=== Begin Enclosure ===

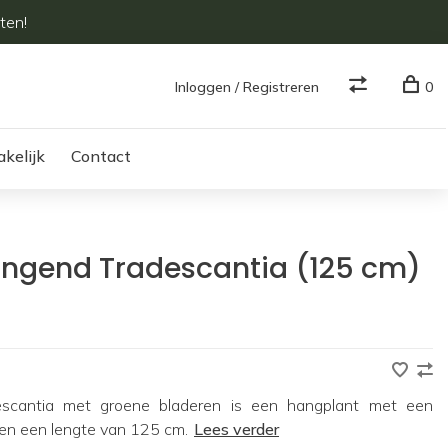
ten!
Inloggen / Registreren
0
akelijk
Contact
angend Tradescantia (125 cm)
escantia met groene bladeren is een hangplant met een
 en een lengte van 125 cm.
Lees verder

=== End Enclosure ===
=== Begin Enclosure ===

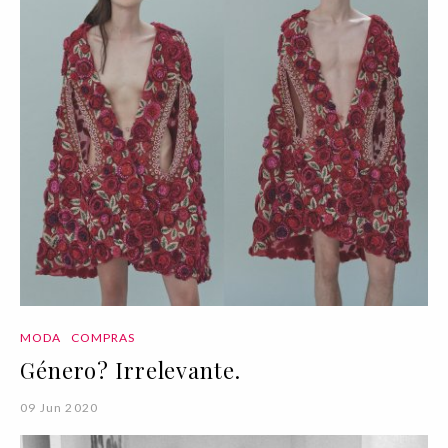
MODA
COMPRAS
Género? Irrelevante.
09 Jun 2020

=== End Enclosure ===
=== Begin Enclosure ===

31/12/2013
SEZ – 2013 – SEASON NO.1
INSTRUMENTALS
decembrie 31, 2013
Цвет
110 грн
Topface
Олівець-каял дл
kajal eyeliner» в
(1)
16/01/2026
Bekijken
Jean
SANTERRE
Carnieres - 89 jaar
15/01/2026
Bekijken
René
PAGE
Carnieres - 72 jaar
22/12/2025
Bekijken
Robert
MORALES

=== End Enclosure ===

# ACTIVITY:
Report every line of the data in which "jaar" appears.

# ANSWER TO THIS EXERCISE:
Carnieres - 89 jaar
Carnieres - 72 jaar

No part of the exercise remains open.